* WORK REQUEST *
What is needed is a verbatim copy of the data, minus the pictures.

Data items
<<<<

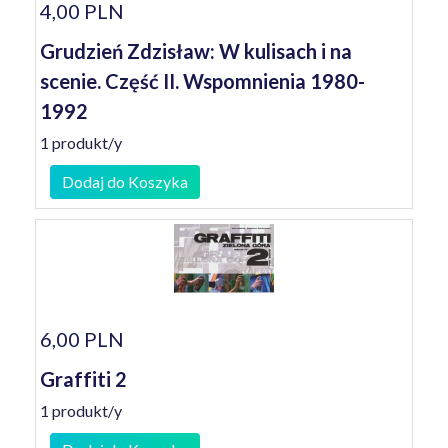
4,00 PLN
Grudzień Zdzisław: W kulisach i na
scenie. Część II. Wspomnienia 1980-
1992
1 produkt/y
Dodaj do Koszyka
6,00 PLN
Graffiti 2
1 produkt/y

>>>>

* SOLUTION FOR THIS TASK *
4,00 PLN
Grudzień Zdzisław: W kulisach i na
scenie. Część II. Wspomnienia 1980-
1992
1 produkt/y
Dodaj do Koszyka
6,00 PLN
Graffiti 2
1 produkt/y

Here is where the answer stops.